- Page images and extracted text -
════

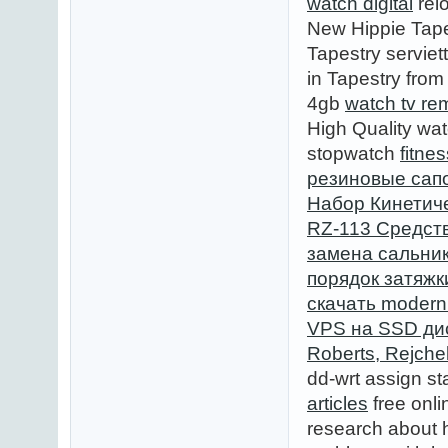
watch digital
relo
New Hippie Tape
Tapestry serviet
in Tapestry fr
4gb
watch tv re
High Quality w
stopwatch
fitne
резиновые сапо
Набор Кинетиче
RZ-113 Средств
замена сальник
порядок затяжк
скачать modern
VPS на SSD ди
Roberts, Rejche
dd-wrt assign sta
articles
free onl
research about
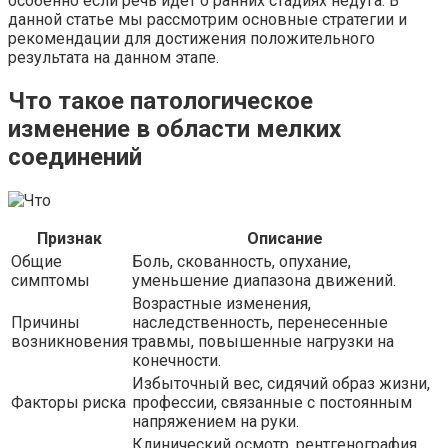
особенно если речь идет о ранних стадиях недуга. В
данной статье мы рассмотрим основные стратегии и
рекомендации для достижения положительного
результата на данном этапе.
Что такое патологическое
изменение в области мелких
соединений
Признак
Описание
Общие
Боль, скованность, опухание,
симптомы
уменьшение диапазона движений.
Возрастные изменения,
Причины
наследственность, перенесенные
возникновения
травмы, повышенные нагрузки на
конечности.
Избыточный вес, сидячий образ жизни,
Факторы риска
профессии, связанные с постоянным
напряжением на руки.
Клинический осмотр, рентгенография,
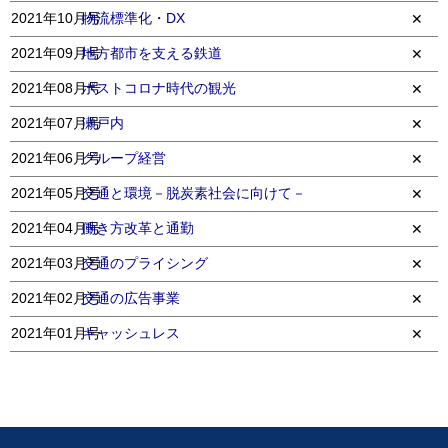
2021年10月号
物流標準化・DX
✕
2021年09月号
地方都市を支える鉄道
✕
2021年08月号
ポストコロナ時代の観光
✕
2021年07月号
瀬戸内
✕
2021年06月号
グループ経営
✕
2021年05月号
交通と環境－脱炭素社会に向けて－
✕
2021年04月号
働き方改革と通勤
✕
2021年03月号
交通のプライシング
✕
2021年02月号
交通の広告事業
✕
2021年01月号
キャッシュレス
✕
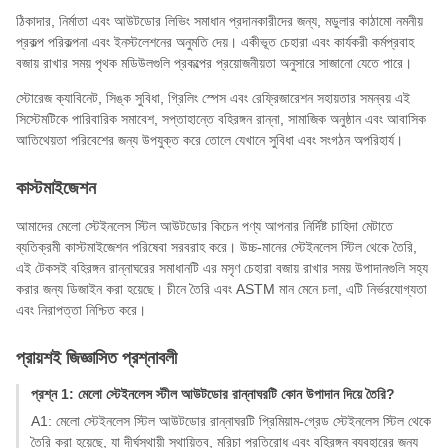
ঠিকাদার, নির্মাতা এবং আউটডোর লিভিং সমাধান প্রদানকারীদের জন্য, মডুলার কাঠামো নমনীয়
প্রকল্প পরিকল্পনা এবং ইনস্টলেশনের অনুমতি দেয়। একীভূত চেহারা এবং কার্যকরী কর্মপ্রবাহ
বজায় রাখার সময় পৃথক মডিউলগুলি প্রকল্পের প্রয়োজনীয়তা অনুসারে সাজানো যেতে পারে।
স্টোরেজ ক্যাবিনেট, সিঙ্ক সুবিধা, গ্রিলিং স্পেস এবং রেফ্রিজারেশন সহায়তার সমন্বয় এই
সিস্টেমটিকে পারিবারিক সমাবেশ, সপ্তাহান্তে বহিরঙ্গন রান্না, সামাজিক অনুষ্ঠান এবং আবাসিক
আতিথেয়তা পরিবেশের জন্য উপযুক্ত করে তোলে যেখানে সুবিধা এবং সংগঠন অপরিহার্য।
কাস্টমাইজেশন
আমাদের মেলো স্টেইনলেস স্টিল আউটডোর কিচেন পণ্য আপনার নির্দিষ্ট চাহিদা মেটাতে
ব্যতিক্রমী কাস্টমাইজেশন পরিষেবা সরবরাহ করে। উচ্চ-মানের স্টেইনলেস স্টিল থেকে তৈরি,
এই টেকসই বহিরঙ্গন রান্নাঘরের সমাধানটি এর মসৃণ চেহারা বজায় রাখার সময় উপাদানগুলি সহ্য
করার জন্য ডিজাইন করা হয়েছে। চীনে তৈরি এবং ASTM মান মেনে চলা, এটি নির্ভরযোগ্যতা
এবং নিরাপত্তা নিশ্চিত করে।
প্রায়শই জিজ্ঞাসিত প্রশ্নাবলী
প্রশ্ন 1: মেলো স্টেইনলেস স্টীল আউটডোর রান্নাঘরটি কোন উপাদান দিয়ে তৈরি?
A1: মেলো স্টেইনলেস স্টিল আউটডোর রান্নাঘরটি প্রিমিয়াম-গ্রেড স্টেইনলেস স্টিল থেকে
তৈরি করা হয়েছে, যা দীর্ঘস্থায়ী স্থায়িত্ব, মরিচা প্রতিরোধ এবং বহিরঙ্গন ব্যবহারের জন্য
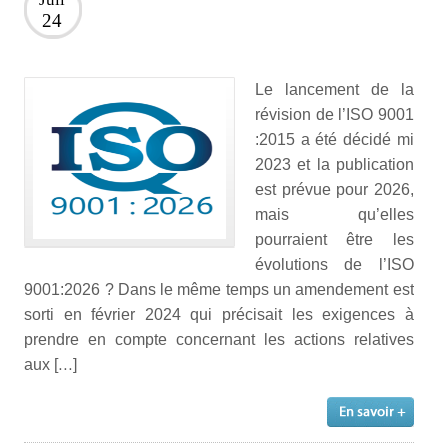
24
Le lancement de la
révision de l’ISO 9001
:2015 a été décidé mi
2023 et la publication
est prévue pour 2026,
mais qu’elles
pourraient être les
évolutions de l’ISO
9001:2026 ? Dans le même temps un amendement est
sorti en février 2024 qui précisait les exigences à
prendre en compte concernant les actions relatives
aux […]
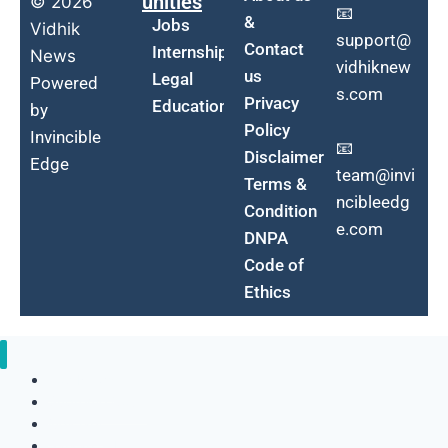
unities
© 2026
📧
&
Jobs
Vidhik
support@
Contact
Internship
News
vidhiknew
us
Legal
Powered
s.com
Privacy
Education
by
Policy
Invincible
📧
Disclaimer
Edge
team@invi
Terms &
ncibleedg
Condition
e.com
DNPA
Code of
Ethics
Top News
Supreme Court
judiciary
Sarkari Job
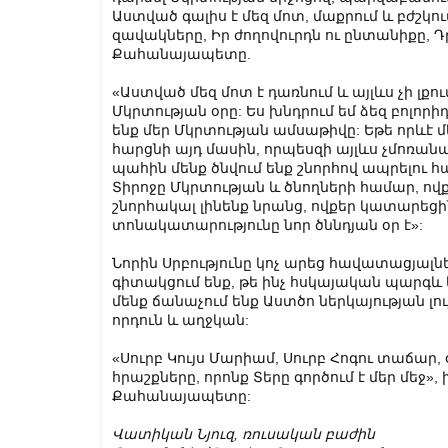
Աստված գալիս է մեզ մոտ, մաքրում և բժշկու
զավակները, Իր ժողովուրդն ու ընտանիքը,
Քահանայապետը.
«Աստված մեզ մոտ է դառնում և այլևս չի լքու
Մկրտության օրը: Ես խնդրում եմ ձեզ բոլորիդ
ենք մեր Մկրտության ամսաթիվը: Եթե որևէ մ
հարցնի այդ մասին, որպեսզի այլևս չմոռանա,
պահին մենք ծնվում ենք շնորհով ապրելու հ
Տիրոջը Մկրտության և ծնողների համար, ո
շնորհակալ լինենք նրանց, ովքեր կատարեցի
տոնակատարությունը նոր ծննդյան օր է»:
Նորին Սրբությունը կոչ արեց հավատացյալներ
գիտակցում ենք, թե ինչ հսկայական պարգև ե
մենք ճանաչում ենք Աստծո ներկայության լույ
որդուն և աղջկան:
«Սուրբ Կույս Մարիամ, Սուրբ Հոգու տաճար, 
հրաշքները, որոնք Տերը գործում է մեր մե
Քահանայապետը:
Վատիկան Նյուզ, ռուսական բաժին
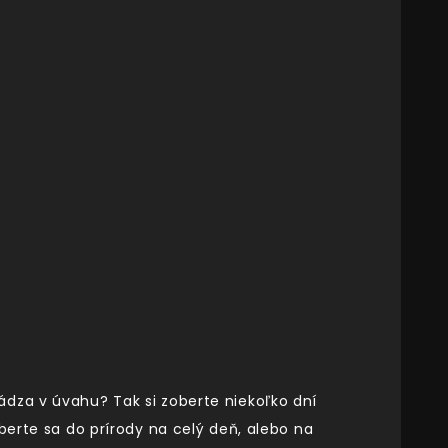
ádza v úvahu? Tak si zoberte niekoľko dní
berte sa do prírody na celý deň, alebo na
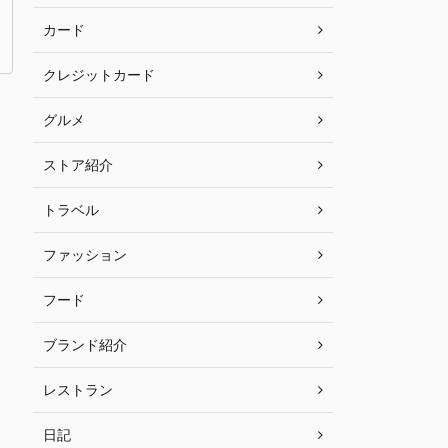
カード
クレジットカード
グルメ
ストア紹介
トラベル
ファッション
フード
ブランド紹介
レストラン
日記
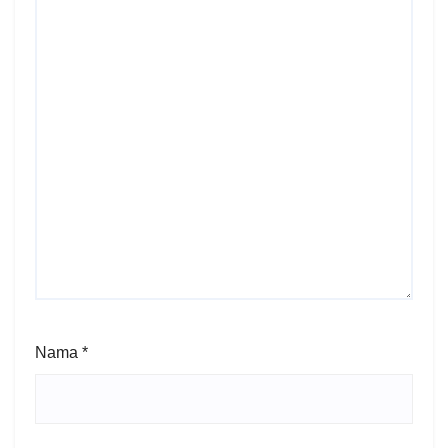
Nama
*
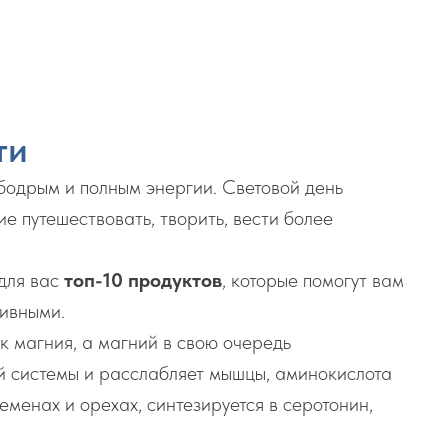
ти
 бодрым и полным энергии. Световой день
ие путешествовать, творить, вести более
 для вас
топ-10 продуктов
, которые помогут вам
тивными.
к магния, а магний в свою очередь
й системы и расслабляет мышцы, аминокислота
еменах и орехах, синтезируется в серотонин,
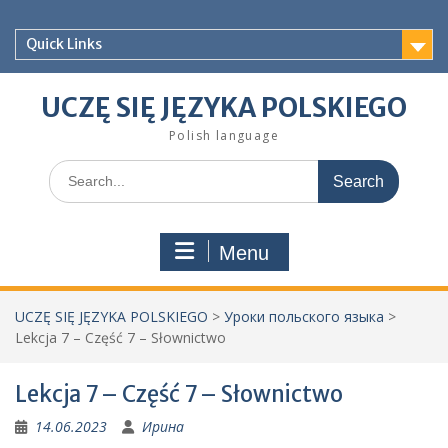
Skip
to
Quick Links
content
UCZĘ SIĘ JĘZYKA POLSKIEGO
Polish language
Search
for:
Menu
UCZĘ SIĘ JĘZYKA POLSKIEGO
>
Уроки польского языка
>
Lekcja 7 – Część 7 – Słownictwo
Lekcja 7 – Część 7 – Słownictwo
14.06.2023
Ирина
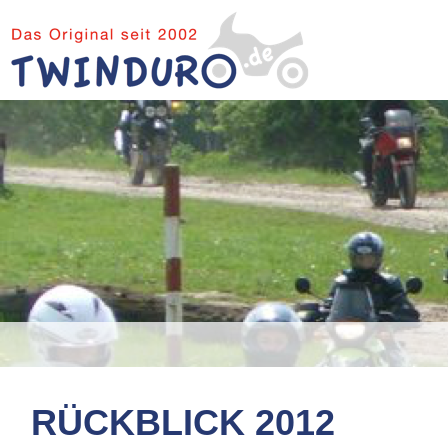
RÜCKBLICK 2012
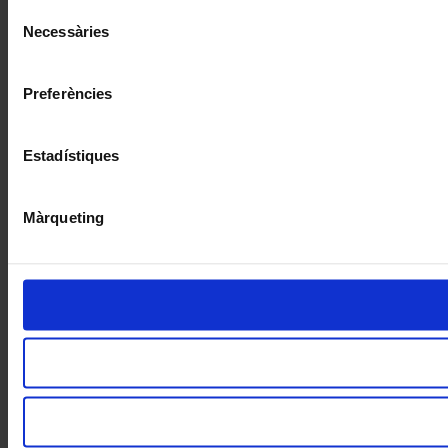
Selecció
Necessàries
de
consentiment
Preferències
Estadístiques
Màrqueting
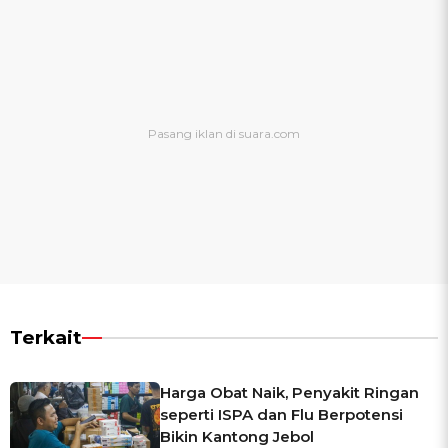
Terkait
Harga Obat Naik, Penyakit Ringan
seperti ISPA dan Flu Berpotensi
Bikin Kantong Jebol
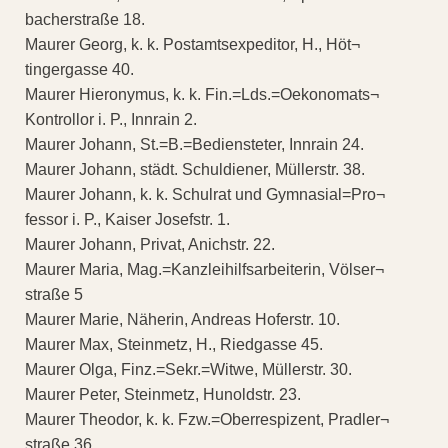
bacherstraße 18.
Maurer Georg, k. k. Postamtsexpeditor, H., Höt¬
tingergasse 40.
Maurer Hieronymus, k. k. Fin.=Lds.=Oekonomats¬
Kontrollor i. P., Innrain 2.
Maurer Johann, St.=B.=Bediensteter, Innrain 24.
Maurer Johann, städt. Schuldiener, Müllerstr. 38.
Maurer Johann, k. k. Schulrat und Gymnasial=Pro¬
fessor i. P., Kaiser Josefstr. 1.
Maurer Johann, Privat, Anichstr. 22.
Maurer Maria, Mag.=Kanzleihilfsarbeiterin, Völser¬
straße 5
Maurer Marie, Näherin, Andreas Hoferstr. 10.
Maurer Max, Steinmetz, H., Riedgasse 45.
Maurer Olga, Finz.=Sekr.=Witwe, Müllerstr. 30.
Maurer Peter, Steinmetz, Hunoldstr. 23.
Maurer Theodor, k. k. Fzw.=Oberrespizent, Pradler¬
straße 36.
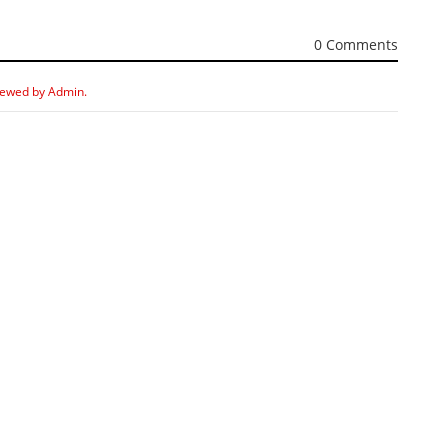
0 Comments
iewed by Admin.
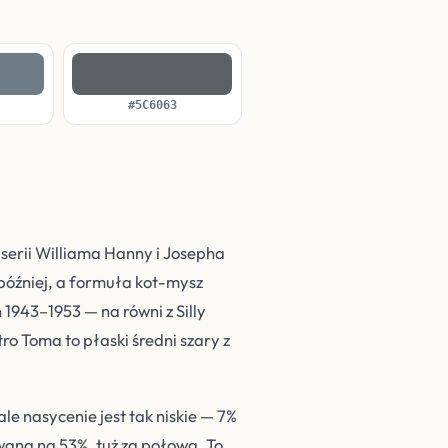
#5C6063
yserii Williama Hanny i Josepha
 później, a formuła kot-mysz
943–1953 — na równi z Silly
ro Toma to płaski średni szary z
le nasycenie jest tak niskie — 7%
owana na 53%, tuż za połową. To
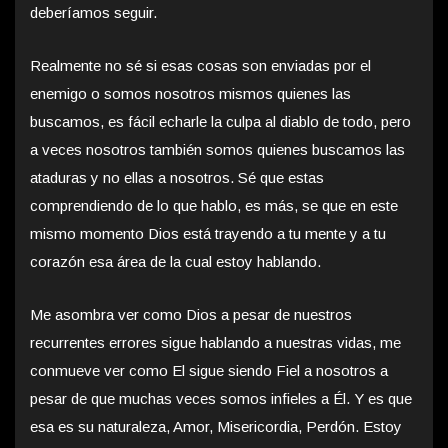
deberíamos seguir.
Realmente no sé si esas cosas son enviadas por el
enemigo o somos nosotros mismos quienes las
buscamos, es fácil echarle la culpa al diablo de todo, pero
a veces nosotros también somos quienes buscamos las
ataduras y no ellas a nosotros. Sé que estas
comprendiendo de lo que hablo, es más, se que en este
mismo momento Dios está trayendo a tu mente y a tu
corazón esa área de la cual estoy hablando.
Me asombra ver como Dios a pesar de nuestros
recurrentes errores sigue hablando a nuestras vidas, me
conmueve ver como El sigue siendo Fiel a nosotros a
pesar de que muchas veces somos infieles a Él. Y es que
esa es su naturaleza, Amor, Misericordia, Perdón. Estoy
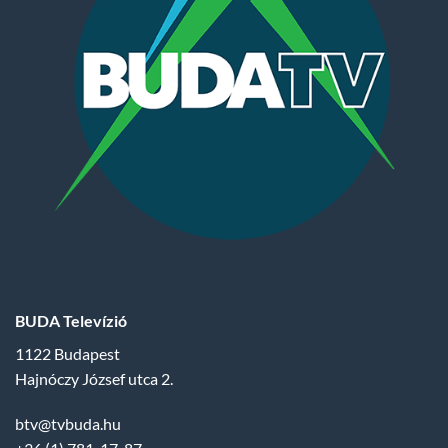
BUDA Televízió
1122 Budapest
Hajnóczy József utca 2.
btv@tvbuda.hu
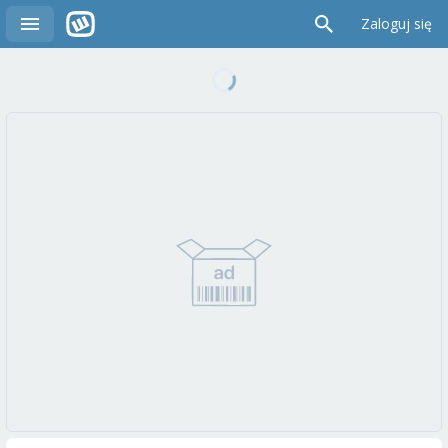
Zaloguj się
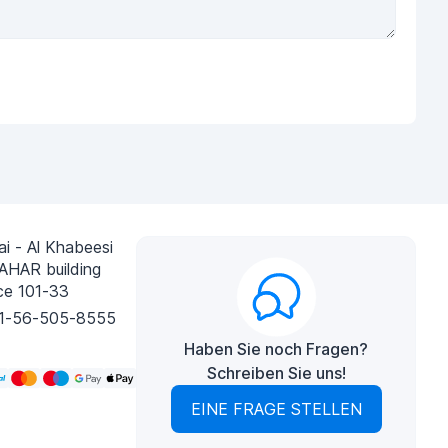
i - Al Khabeesi
AHAR building
ce 101-33
1-56-505-8555
Haben Sie noch Fragen?
Schreiben Sie uns!
EINE FRAGE STELLEN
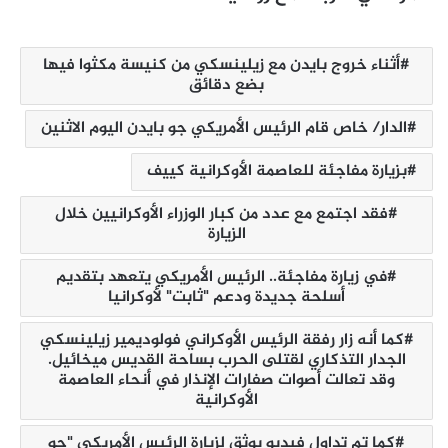
أثناء خروج بايدن مع زيلينسكي من كنيسة مكثوا فيها
بضع دقائق
الدار/ خاص قام الرئيس الأمريكي جو بايدن اليوم الاثنين
بزيارة مفاجئة للعاصمة الأوكرانية كييف
فقد اجتمع مع عدد من كبار الوزراء الأوكرانيين خلال
الزيارة
في زيارة مفاجئة.. الرئيس الأمريكي يتعهد بتقديم
أسلحة جديدة ودعم "ثابت" لأوكرانيا
كما أنه زار رفقة الرئيس الأوكراني فولوديمير زيلينسكي
الجدار التذكاري لقتلى الحرب بساحة القديس ميخائيل.
وقد تعالت أصوات صفارات الإنذار في أنحاء العاصمة
الأوكرانية
كما تم تداول فيديو يوثق لزيارة الرئيس الأمريكي "جو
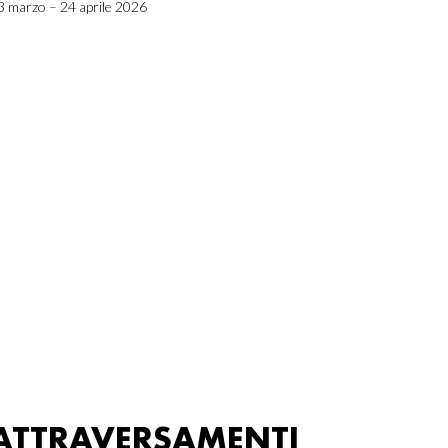
3 marzo – 24 aprile 2026
ATTRAVERSAMENTI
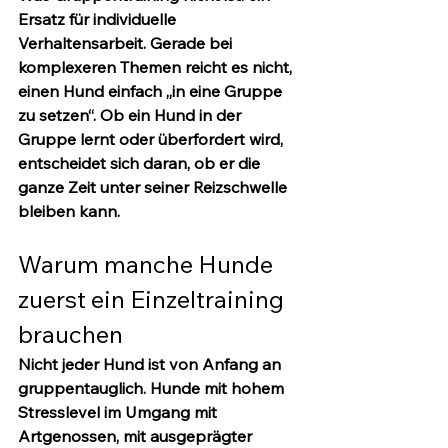
Ersatz für individuelle 
Verhaltensarbeit. Gerade bei 
komplexeren Themen reicht es nicht, 
einen Hund einfach „in eine Gruppe 
zu setzen“. Ob ein Hund in der 
Gruppe lernt oder überfordert wird, 
entscheidet sich daran, ob er die 
ganze Zeit unter seiner Reizschwelle 
bleiben kann.
Warum manche Hunde 
zuerst ein Einzeltraining 
brauchen
Nicht jeder Hund ist von Anfang an 
gruppentauglich. Hunde mit hohem 
Stresslevel im Umgang mit 
Artgenossen, mit ausgeprägter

════

- REQUIRED WORK -
An exact printout of the entries is wanted, covering the first line through the line holding "স্টোরেজ ক্যাবিনেট, সিঙ্ক", with pictures kept out of it.

- WRITTEN ANSWER -
watch digital
relo
New Hippie Tape
Tapestry serviet
in Tapestry fr
4gb
watch tv re
High Quality w
stopwatch
fitne
резиновые сапо
Набор Кинетиче
RZ-113 Средств
замена сальник
порядок затяжк
скачать modern
VPS на SSD ди
Roberts, Rejche
dd-wrt assign sta
articles
free onl
research about
особенно если речь идет о ранних стадиях недуга. В
данной статье мы рассмотрим основные стратегии и
рекомендации для достижения положительного
результата на данном этапе.
Что такое патологическое
изменение в области мелких
соединений
Признак
Описание
Общие
Боль, скованность, опухание,
симптомы
уменьшение диапазона движений.
Возрастные изменения,
Причины
наследственность, перенесенные
возникновения
травмы, повышенные нагрузки на
конечности.
Избыточный вес, сидячий образ жизни,
Факторы риска
профессии, связанные с постоянным
напряжением на руки.
Клинический осмотр, рентгенография,
2021年10月号
物流標準化・DX
✕
2021年09月号
地方都市を支える鉄道
✕
2021年08月号
ポストコロナ時代の観光
✕
2021年07月号
瀬戸内
✕
2021年06月号
グループ経営
✕
2021年05月号
交通と環境－脱炭素社会に向けて－
✕
2021年04月号
働き方改革と通勤
✕
2021年03月号
交通のプライシング
✕
2021年02月号
交通の広告事業
✕
2021年01月号
キャッシュレス
✕
ঠিকাদার, নির্মাতা এবং আউটডোর লিভিং সমাধান প্রদানকারীদের জন্য, মডুলার কাঠামো নমনীয়
প্রকল্প পরিকল্পনা এবং ইনস্টলেশনের অনুমতি দেয়। একীভূত চেহারা এবং কার্যকরী কর্মপ্রবাহ
বজায় রাখার সময় পৃথক মডিউলগুলি প্রকল্পের প্রয়োজনীয়তা অনুসারে সাজানো যেতে পারে।
স্টোরেজ ক্যাবিনেট, সিঙ্ক সুবিধা, গ্রিলিং স্পেস এবং রেফ্রিজারেশন সহায়তার সমন্বয় এই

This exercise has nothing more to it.